- Moderna intends to increase production of its COVID-19 vaccine next year, rather than share vaccine technology with other manufacturers
- The company believes that producing all Moderna vaccine doses is the best way to ensure high quality, said President Nubar Afyan.
- A recent report found the Biden administration is prompting Moderna to send more doses abroad or share its technology
- The company has sent the smallest portion of its doses to low-income countries of any vaccine maker, and is now developing boosters for wealthy countries.
Moderna Inc. intends to dramatically increase production of its COVID-19 vaccine over the next year, rather than sharing the technology with manufacturers in other parts of the world.
“Within the next six to nine months, the most reliable way to make high-quality vaccines and in an efficient way is if we make them,” said President Nubar Afyan an interview with the Associated Press.
This interview happened recently report good It shows the Biden administration is pressuring Moderna to send more doses abroad or share vaccine manufacturing information with companies in other countries.
The company has faced increasing criticism in recent months, sending the smallest portion of its vaccine doses to low-income countries of any vaccine maker.
“They are behaving as if they have no responsibility other than maximizing the return on investment,” Dr Tom Frieden, former director of the Centers for Disease Control and Prevention (CDC), told the Times.

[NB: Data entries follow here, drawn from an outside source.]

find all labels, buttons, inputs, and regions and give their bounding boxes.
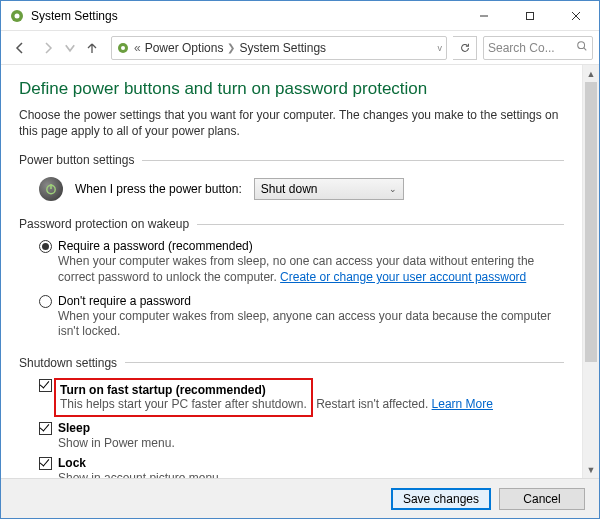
titlebar: System Settings — [1, 1, 599, 31]
scroll-down-arrow[interactable]: ▼ — [583, 461, 599, 478]
highlight-box: Turn on fast startup (recommended) This … — [54, 378, 313, 418]
svg-point-8 — [578, 42, 585, 49]
search-input[interactable]: Search Co... — [483, 36, 593, 60]
window-title: System Settings — [31, 9, 461, 23]
option-title: Don't require a password — [58, 294, 564, 308]
forward-button[interactable] — [35, 35, 61, 61]
svg-rect-3 — [527, 12, 534, 19]
recent-dropdown[interactable] — [63, 35, 77, 61]
dropdown-value: Shut down — [261, 182, 389, 196]
option-title: Require a password (recommended) — [58, 239, 564, 253]
section-label: Power button settings — [19, 153, 134, 167]
option-title: Lock — [58, 456, 564, 470]
radio-require-password[interactable] — [39, 240, 52, 253]
close-button[interactable] — [553, 1, 599, 31]
refresh-button[interactable] — [453, 36, 477, 60]
link-learn-more[interactable]: Learn More — [432, 397, 493, 411]
section-power-button: Power button settings — [19, 153, 564, 167]
option-description: Show in account picture menu. — [58, 471, 564, 478]
radio-no-password[interactable] — [39, 295, 52, 308]
svg-point-7 — [121, 46, 125, 50]
link-account-password[interactable]: Create or change your user account passw… — [280, 270, 526, 284]
option-title: Sleep — [58, 421, 564, 435]
power-icon — [39, 177, 63, 201]
address-icon — [116, 41, 130, 55]
chevron-right-icon: ❯ — [227, 42, 235, 53]
power-button-label: When I press the power button: — [75, 182, 242, 196]
content-pane: Define power buttons and turn on passwor… — [1, 65, 582, 478]
power-button-dropdown[interactable]: Shut down ⌄ — [254, 178, 404, 200]
navbar: « Power Options ❯ System Settings v Sear… — [1, 31, 599, 65]
option-description: This helps start your PC faster after sh… — [60, 397, 307, 411]
address-bar[interactable]: « Power Options ❯ System Settings v — [111, 36, 447, 60]
option-description: When your computer wakes from sleep, any… — [58, 309, 564, 340]
svg-point-1 — [15, 13, 20, 18]
option-description: Show in Power menu. — [58, 436, 564, 452]
app-icon — [9, 8, 25, 24]
maximize-button[interactable] — [507, 1, 553, 31]
search-placeholder: Search Co... — [488, 41, 576, 55]
breadcrumb-item[interactable]: System Settings — [239, 41, 326, 55]
section-label: Shutdown settings — [19, 356, 117, 370]
search-icon — [576, 40, 588, 55]
breadcrumb-overflow: « — [134, 41, 141, 55]
chevron-down-icon: ⌄ — [389, 184, 397, 194]
save-button[interactable]: Save changes — [391, 488, 491, 510]
section-shutdown: Shutdown settings — [19, 356, 564, 370]
option-description: When your computer wakes from sleep, no … — [58, 254, 564, 285]
up-button[interactable] — [79, 35, 105, 61]
option-description-tail: Restart isn't affected. — [316, 397, 431, 411]
vertical-scrollbar[interactable]: ▲ ▼ — [582, 65, 599, 478]
page-title: Define power buttons and turn on passwor… — [19, 79, 564, 99]
cancel-button[interactable]: Cancel — [499, 488, 585, 510]
checkbox-lock[interactable] — [39, 457, 52, 470]
section-password: Password protection on wakeup — [19, 217, 564, 231]
footer: Save changes Cancel — [1, 478, 599, 518]
breadcrumb-item[interactable]: Power Options — [145, 41, 224, 55]
checkbox-fast-startup[interactable] — [39, 379, 52, 392]
checkbox-sleep[interactable] — [39, 422, 52, 435]
svg-line-9 — [584, 48, 587, 51]
minimize-button[interactable] — [461, 1, 507, 31]
page-intro: Choose the power settings that you want … — [19, 107, 564, 139]
option-title: Turn on fast startup (recommended) — [60, 383, 307, 397]
chevron-down-icon[interactable]: v — [438, 43, 443, 53]
back-button[interactable] — [7, 35, 33, 61]
scroll-thumb[interactable] — [585, 82, 597, 362]
scroll-up-arrow[interactable]: ▲ — [583, 65, 599, 82]
section-label: Password protection on wakeup — [19, 217, 189, 231]
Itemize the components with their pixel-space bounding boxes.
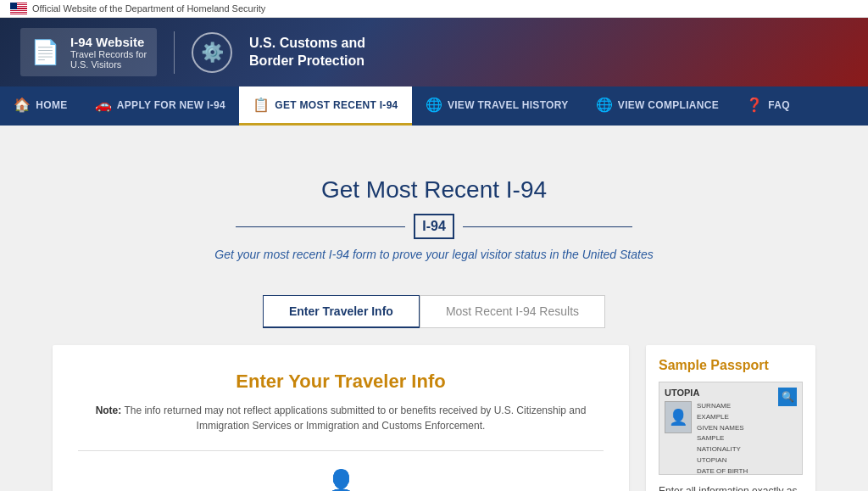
nav-faq-label: FAQ: [768, 99, 790, 111]
content-area: Enter Your Traveler Info Note: The info …: [53, 345, 815, 491]
globe-icon: 🌐: [426, 97, 442, 113]
main-content: Get Most Recent I-94 I-94 Get your most …: [0, 126, 868, 491]
faq-icon: ❓: [746, 97, 763, 113]
form-note-label: Note:: [96, 405, 122, 416]
nav-faq[interactable]: ❓ FAQ: [732, 86, 804, 126]
page-subtitle: Get your most recent I-94 form to prove …: [34, 248, 834, 261]
nav-home[interactable]: 🏠 HOME: [0, 86, 81, 126]
passport-enlarge-button[interactable]: 🔍: [778, 388, 797, 406]
gov-banner-text: Official Website of the Department of Ho…: [32, 3, 265, 14]
divider-line-right: [463, 226, 632, 227]
nav-compliance[interactable]: 🌐 VIEW COMPLIANCE: [582, 86, 732, 126]
form-note-text: The info returned may not reflect applic…: [124, 405, 586, 432]
nav-apply-label: APPLY FOR NEW I-94: [117, 99, 225, 111]
cbp-name-line2: Border Protection: [249, 53, 365, 70]
nav-travel-history[interactable]: 🌐 VIEW TRAVEL HISTORY: [412, 86, 582, 126]
page-title-section: Get Most Recent I-94 I-94 Get your most …: [17, 151, 851, 278]
header-divider: [174, 31, 175, 74]
tab-enter-info[interactable]: Enter Traveler Info: [263, 295, 420, 328]
passport-title: Sample Passport: [659, 358, 803, 373]
passport-data: SURNAME EXAMPLE GIVEN NAMES SAMPLE NATIO…: [697, 401, 797, 475]
passport-photo: 👤: [665, 401, 692, 433]
site-subtitle-1: Travel Records for: [70, 49, 147, 59]
page-title: Get Most Recent I-94: [34, 176, 834, 204]
tab-bar: Enter Traveler Info Most Recent I-94 Res…: [17, 295, 851, 328]
nav-get-i94[interactable]: 📋 GET MOST RECENT I-94: [239, 86, 412, 126]
form-title: Enter Your Traveler Info: [78, 371, 604, 393]
sidebar: Sample Passport UTOPIA 👤 SURNAME EXAMPLE…: [646, 345, 815, 491]
us-flag-icon: [10, 3, 27, 14]
nav-apply[interactable]: 🚗 APPLY FOR NEW I-94: [81, 86, 239, 126]
cbp-branding: U.S. Customs and Border Protection: [249, 35, 365, 70]
site-logo: 📄 I-94 Website Travel Records for U.S. V…: [20, 28, 157, 76]
i94-icon: 📋: [253, 97, 270, 113]
compliance-icon: 🌐: [596, 97, 613, 113]
nav-travel-label: VIEW TRAVEL HISTORY: [448, 99, 569, 111]
site-header: 📄 I-94 Website Travel Records for U.S. V…: [0, 18, 868, 86]
nav-home-label: HOME: [36, 99, 67, 111]
passport-image: UTOPIA 👤 SURNAME EXAMPLE GIVEN NAMES SAM…: [659, 382, 803, 475]
site-name: I-94 Website: [70, 35, 147, 49]
person-icon: 👤: [78, 468, 604, 491]
tab-results[interactable]: Most Recent I-94 Results: [420, 295, 605, 328]
gov-banner: Official Website of the Department of Ho…: [0, 0, 868, 18]
main-nav: 🏠 HOME 🚗 APPLY FOR NEW I-94 📋 GET MOST R…: [0, 86, 868, 126]
nav-get-label: GET MOST RECENT I-94: [275, 99, 398, 111]
nav-compliance-label: VIEW COMPLIANCE: [618, 99, 719, 111]
passport-desc: Enter all information exactly as it appe…: [659, 483, 803, 491]
i94-badge-icon: I-94: [414, 214, 454, 239]
site-subtitle-2: U.S. Visitors: [70, 59, 147, 70]
home-icon: 🏠: [14, 97, 31, 113]
site-logo-text: I-94 Website Travel Records for U.S. Vis…: [70, 35, 147, 70]
form-note: Note: The info returned may not reflect …: [78, 403, 604, 433]
passport-fields: 👤 SURNAME EXAMPLE GIVEN NAMES SAMPLE NAT…: [665, 401, 797, 475]
title-divider: I-94: [34, 214, 834, 239]
form-divider: [78, 450, 604, 451]
cbp-name-line1: U.S. Customs and: [249, 35, 365, 53]
passport-card: Sample Passport UTOPIA 👤 SURNAME EXAMPLE…: [646, 345, 815, 491]
car-icon: 🚗: [95, 97, 112, 113]
cbp-seal-icon: ⚙️: [192, 32, 232, 73]
passport-country: UTOPIA: [665, 388, 797, 398]
traveler-form-card: Enter Your Traveler Info Note: The info …: [53, 345, 629, 491]
divider-line-left: [236, 226, 405, 227]
document-icon: 📄: [31, 38, 60, 66]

“The most reliable way to make high quality vaccines and in an efficient way if we make them,” said Moderna chairman Nubar Afyan. Image: Afyan listens to questions during his interview with the Associated Press, October 11, 2021
In the US, about 65% of the population has received at least one vaccine dose – compared with less than 5% in low-income countries in Africa
In the US, about 56 percent of the population has been fully vaccinated while 65 percent have received at least one dose, according to the CDC. statistics Display.
Although millions of eligible Americans have not yet been vaccinated and some dose wasted, the country has a far higher vaccination rate than many others.

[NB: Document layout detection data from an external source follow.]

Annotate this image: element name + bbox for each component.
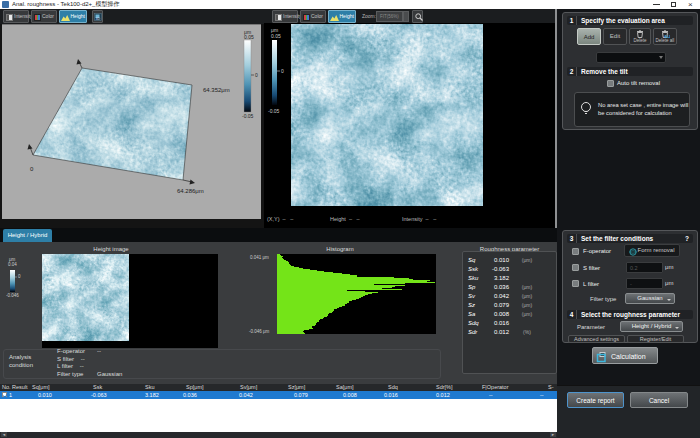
svg-text:-0.046: -0.046 (6, 293, 19, 298)
svg-text:0: 0 (255, 72, 258, 78)
svg-text:64.352μm: 64.352μm (203, 87, 230, 93)
svg-text:0.05: 0.05 (271, 33, 281, 39)
svg-text:0.05: 0.05 (244, 34, 254, 40)
svg-text:0.04: 0.04 (8, 262, 17, 267)
svg-text:64.286μm: 64.286μm (177, 188, 204, 194)
svg-text:0: 0 (30, 166, 34, 172)
svg-text:-0.05: -0.05 (242, 113, 254, 119)
svg-text:3D: 3D (96, 17, 101, 21)
svg-text:-0.05: -0.05 (268, 108, 280, 114)
svg-text:0: 0 (18, 274, 21, 279)
svg-text:0: 0 (281, 68, 284, 74)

For example, only 0.6 percent of Tanzania’s population has received at least one vaccine dose, According to our world in the data.

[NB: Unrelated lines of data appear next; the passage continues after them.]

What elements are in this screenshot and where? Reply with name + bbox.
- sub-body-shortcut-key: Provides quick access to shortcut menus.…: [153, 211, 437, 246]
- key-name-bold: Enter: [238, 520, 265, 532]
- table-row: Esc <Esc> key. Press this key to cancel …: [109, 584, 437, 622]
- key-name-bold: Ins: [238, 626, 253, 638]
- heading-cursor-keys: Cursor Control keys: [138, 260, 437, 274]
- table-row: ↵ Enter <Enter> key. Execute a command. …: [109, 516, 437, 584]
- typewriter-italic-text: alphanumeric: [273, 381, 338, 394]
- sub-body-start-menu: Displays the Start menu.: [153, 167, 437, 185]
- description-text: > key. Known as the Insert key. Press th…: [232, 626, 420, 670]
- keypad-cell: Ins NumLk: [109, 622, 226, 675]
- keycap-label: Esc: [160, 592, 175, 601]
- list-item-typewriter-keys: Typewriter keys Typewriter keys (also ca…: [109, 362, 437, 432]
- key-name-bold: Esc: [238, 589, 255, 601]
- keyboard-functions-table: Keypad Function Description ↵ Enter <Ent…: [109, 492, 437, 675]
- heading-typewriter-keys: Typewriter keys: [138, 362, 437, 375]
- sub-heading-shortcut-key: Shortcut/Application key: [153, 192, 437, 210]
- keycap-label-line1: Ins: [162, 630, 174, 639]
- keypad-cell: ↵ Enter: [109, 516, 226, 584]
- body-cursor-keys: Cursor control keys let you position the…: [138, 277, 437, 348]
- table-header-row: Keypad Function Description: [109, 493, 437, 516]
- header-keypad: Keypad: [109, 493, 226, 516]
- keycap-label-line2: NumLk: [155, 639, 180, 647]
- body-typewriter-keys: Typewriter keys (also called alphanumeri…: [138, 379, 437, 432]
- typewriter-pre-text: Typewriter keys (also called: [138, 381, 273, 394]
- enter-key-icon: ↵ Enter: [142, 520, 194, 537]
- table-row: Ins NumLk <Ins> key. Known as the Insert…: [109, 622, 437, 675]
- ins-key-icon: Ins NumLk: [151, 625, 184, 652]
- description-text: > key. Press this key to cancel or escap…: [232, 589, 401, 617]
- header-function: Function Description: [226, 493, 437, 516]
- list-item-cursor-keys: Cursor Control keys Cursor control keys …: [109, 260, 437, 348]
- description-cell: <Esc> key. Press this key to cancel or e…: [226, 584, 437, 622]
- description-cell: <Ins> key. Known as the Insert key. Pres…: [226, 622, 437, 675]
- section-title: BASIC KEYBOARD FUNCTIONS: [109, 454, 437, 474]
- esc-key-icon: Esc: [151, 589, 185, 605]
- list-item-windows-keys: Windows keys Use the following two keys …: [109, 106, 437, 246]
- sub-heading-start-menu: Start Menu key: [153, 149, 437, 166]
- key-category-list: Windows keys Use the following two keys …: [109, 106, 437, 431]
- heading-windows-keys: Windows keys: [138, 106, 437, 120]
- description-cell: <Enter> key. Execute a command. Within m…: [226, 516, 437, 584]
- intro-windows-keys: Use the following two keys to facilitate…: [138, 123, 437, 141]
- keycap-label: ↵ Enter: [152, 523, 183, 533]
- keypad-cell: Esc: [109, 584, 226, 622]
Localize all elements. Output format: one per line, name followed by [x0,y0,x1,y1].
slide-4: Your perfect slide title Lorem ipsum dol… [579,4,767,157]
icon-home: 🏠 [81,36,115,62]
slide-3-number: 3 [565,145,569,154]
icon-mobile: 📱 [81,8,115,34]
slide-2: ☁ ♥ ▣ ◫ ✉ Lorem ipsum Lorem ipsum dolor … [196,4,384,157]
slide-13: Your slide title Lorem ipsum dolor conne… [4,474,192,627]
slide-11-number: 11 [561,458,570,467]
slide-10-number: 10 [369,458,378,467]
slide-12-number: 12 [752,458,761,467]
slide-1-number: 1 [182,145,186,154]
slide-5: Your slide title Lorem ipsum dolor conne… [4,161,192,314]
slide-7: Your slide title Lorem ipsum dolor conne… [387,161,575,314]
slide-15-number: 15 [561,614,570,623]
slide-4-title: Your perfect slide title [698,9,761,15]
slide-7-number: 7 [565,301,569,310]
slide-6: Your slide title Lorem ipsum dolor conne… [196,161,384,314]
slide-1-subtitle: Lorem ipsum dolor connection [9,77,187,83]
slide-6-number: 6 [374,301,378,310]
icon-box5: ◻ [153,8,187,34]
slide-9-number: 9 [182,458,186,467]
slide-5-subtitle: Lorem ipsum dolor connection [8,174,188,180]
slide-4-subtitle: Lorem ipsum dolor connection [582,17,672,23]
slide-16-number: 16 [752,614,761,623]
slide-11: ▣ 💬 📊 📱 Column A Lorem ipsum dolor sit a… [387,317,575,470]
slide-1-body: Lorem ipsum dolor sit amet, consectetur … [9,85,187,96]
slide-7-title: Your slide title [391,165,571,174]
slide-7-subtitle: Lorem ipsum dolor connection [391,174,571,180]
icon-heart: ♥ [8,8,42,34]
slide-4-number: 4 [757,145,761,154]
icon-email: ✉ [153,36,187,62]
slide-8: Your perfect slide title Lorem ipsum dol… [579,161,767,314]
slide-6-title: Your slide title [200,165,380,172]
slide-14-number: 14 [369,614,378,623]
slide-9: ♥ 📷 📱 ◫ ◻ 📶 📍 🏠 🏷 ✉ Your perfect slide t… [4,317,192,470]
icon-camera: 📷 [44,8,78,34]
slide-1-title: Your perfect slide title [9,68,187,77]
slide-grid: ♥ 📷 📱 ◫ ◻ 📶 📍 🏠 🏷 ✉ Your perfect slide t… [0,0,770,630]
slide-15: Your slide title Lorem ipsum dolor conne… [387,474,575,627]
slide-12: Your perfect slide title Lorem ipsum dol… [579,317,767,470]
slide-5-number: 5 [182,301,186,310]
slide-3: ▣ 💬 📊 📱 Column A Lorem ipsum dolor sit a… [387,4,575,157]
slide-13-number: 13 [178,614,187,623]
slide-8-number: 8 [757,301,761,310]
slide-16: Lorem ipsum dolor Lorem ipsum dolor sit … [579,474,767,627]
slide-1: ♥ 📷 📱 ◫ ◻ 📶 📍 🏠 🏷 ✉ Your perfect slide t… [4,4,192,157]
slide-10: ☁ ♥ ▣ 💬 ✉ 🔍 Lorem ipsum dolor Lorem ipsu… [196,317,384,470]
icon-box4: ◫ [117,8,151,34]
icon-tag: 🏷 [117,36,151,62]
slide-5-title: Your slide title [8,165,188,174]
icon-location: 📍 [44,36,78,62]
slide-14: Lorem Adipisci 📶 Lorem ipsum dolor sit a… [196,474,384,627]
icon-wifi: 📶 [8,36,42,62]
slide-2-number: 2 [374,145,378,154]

Vaccination rates are similarly low in other African countries: 2.3 percent in Nigeria, 2.5 percent in Ethiopia, and 5.7 percent in Kenya.
Overall, more than half of the world’s people living in high-income countries are fully vaccinated, while less than one percent of the world’s lowest-income countries are fully vaccinated. According to an analysis of nature.
Some global health experts say vaccination rates are too high in the US and other wealthy countries because the makers of these vaccines do not share their technology with other companies.
The Global South is already home to companies that manufacture other vaccines and similar products. If they are allowed to do so, then these companies will produce the Kovid vaccine.
Yet most vaccine manufacturers do not share the intellectual property or technical information needed to make this possible, insisting that they are best suited for producing the vaccines they develop.
Moderna’s president, Nubar Afyan, reiterated this stance in an interview with The Associated Press on Monday.
He reminded Moderna’s pledge not to impose patent infringement on other COVID vaccine manufacturers.
“We didn’t have to do that,” Afyan said.
‘We think it was the right, responsible thing to do. We want this to help the world.
Afyan told the AP that he has confidence in Moderna’s ability to build enough manufacturing capacity for global vaccination efforts, without relying on other companies.
Moderna’s Kovid Vaccine is currently the only commercial product of the company. Image: Vials of this vaccine, February 2021
The company ‘went from zero production to having one billion doses in less than a year’, Afyan said.
He expects Moderna to continue this trend, and dramatically increase production to three billion doses in 2022.
Afyan told the AP, ‘We feel like we are doing everything we can to help this pandemic.
Afyan is also the co-founder of Moderna, which was started in 2010 as a company dedicated to mRNA technology.
mRNA – or messenger RNA – refers to a piece of genetic material that can teach cells to produce specific proteins, such as the coronavirus protein that primes the immune system against COVID.
Because of Moderna’s history with this technology, Afyan said the company has a unique expertise and ability to mass-produce its mRNA vaccines.
If the patents were shared with other manufacturers, ‘it’s hard for me to imagine that they would be able to get any meaningful scale in a short time frame as to the quality for 2022’, he told the AP. . .
Moderna’s mRNA-based COVID vaccine is currently the company’s only commercial product.
the company saw $1.73 billion in revenue According to the Wall Street Journal, in the first quarter of 2021.
Meanwhile, the company has so far shipped just one million doses to low-income countries – compared to more than 190 million doses distributed in the US.
Pfizer has shipped about eight million doses to low-income countries while Johnson & Johnson has sent 25 million, According to the New York Times.
Some US officials are now pressuring Moderna to ship more doses abroad or license the vaccine to other manufacturers, the Times reported.
While Moderna has promised doses to other countries through the US government and through the international vaccine effort, COVAX, those doses have yet to arrive.
In fact, countries like Botswana and Tunisia are awaiting delivery of Moderna, while the company develops booster shots for wealthy countries.